Then, the graphic processing means sets the edge list for each predetermined scanning line corresponding to the intermediate code image data of the object so that the image areas represented by the intermediate code image data of each object do not overlap. It is created for each object by tracing back the drawing order, and superimposing graphic processing for updating the stored intermediate code image data for each object by the created edge list for each object is executed. That is, the superposed graphic process includes two processes of creating an edge list for each object so that the image areas do not overlap each other and updating the intermediate code image data by the created edge list.

However, when the superimposed graphic processing is to be executed for one object, if the type of the one object (that is, the object serving as the background) is a specific type, the control means causes the Control is performed so that superposed graphic processing for an object is prohibited.

For example, when the type of the object is an image, the intermediate code image data has only the clip information as described above, and the substance of the image remains in another memory area or is compressed. It is held in a closed state. Therefore, in the expansion process,
It is necessary to read from the area where the substance of the image is held in the order of addresses, perform clipping with the intermediate code image data (= aggregation of edge list) sorted in the main scanning line direction and the sub scanning line direction, and write it in the memory.

Therefore, when the type of object is an image, it is desirable that the control means prohibits the superimposed graphic processing by the graphic processing means.

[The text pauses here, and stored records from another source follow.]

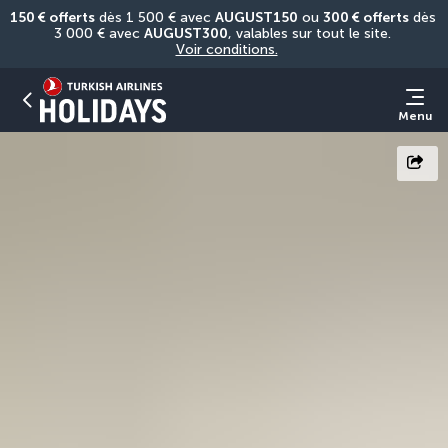
150 € offerts
 dès 1 500 € avec 
AUGUST150
 ou 
300 € offerts
 dès 
3 000 € avec 
AUGUST300
, valables sur tout le site. 
Voir conditions.
Menu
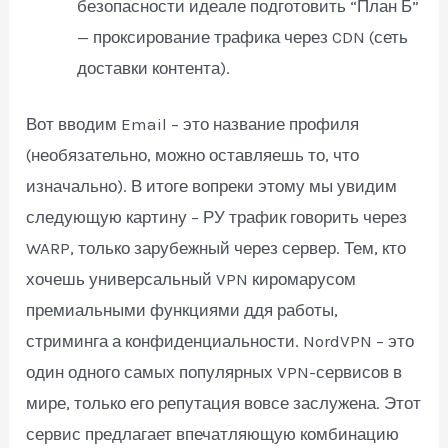
безопасности идеале подготовить “План Б”
— проксирование трафика через CDN (сеть
доставки контента).
Вот вводим Email – это название профиля
(необязательно, можно оставляешь то, что
изначально). В итоге вопреки этому мы увидим
следующую картину – РУ трафик говорить через
WARP, только зарубежный через сервер. Тем, кто
хочешь универсальный VPN киромарусом
премиальными функциями ддя работы,
стриминга а конфиденциальности. NordVPN – это
один одного самых популярных VPN-сервисов в
мире, только его репутация вовсе заслужена. Этот
сервис предлагает впечатляющую комбинацию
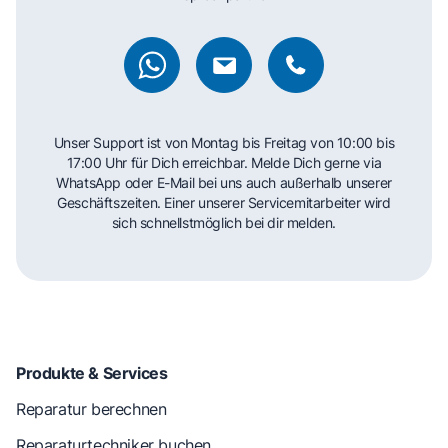
Unser Support ist von Montag bis Freitag von 10:00 bis
17:00 Uhr für Dich erreichbar. Melde Dich gerne via
WhatsApp oder E-Mail bei uns auch außerhalb unserer
Geschäftszeiten. Einer unserer Servicemitarbeiter wird
sich schnellstmöglich bei dir melden.
Produkte & Services
Reparatur berechnen
Reparaturtechniker buchen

As to the object for which it is not appropriate to execute the superposed graphic processing, the superposed graphic processing is prohibited to increase the memory usage amount of the intermediate code image data due to the subdivision of the object and decrease the development processing speed. Can be prevented.

Further, in the image processing apparatus according to claim 6,
Similar to the image processing apparatus according to claim 5, the graphic processing means causes a predetermined scanning line corresponding to the intermediate code image data so that the image areas represented by the intermediate code image data for each object do not overlap. An edge list for each object is created by tracing back the drawing order of the objects, and superimposition graphic processing is performed to update the stored intermediate code image data for each object by the created edge list for each object. To do.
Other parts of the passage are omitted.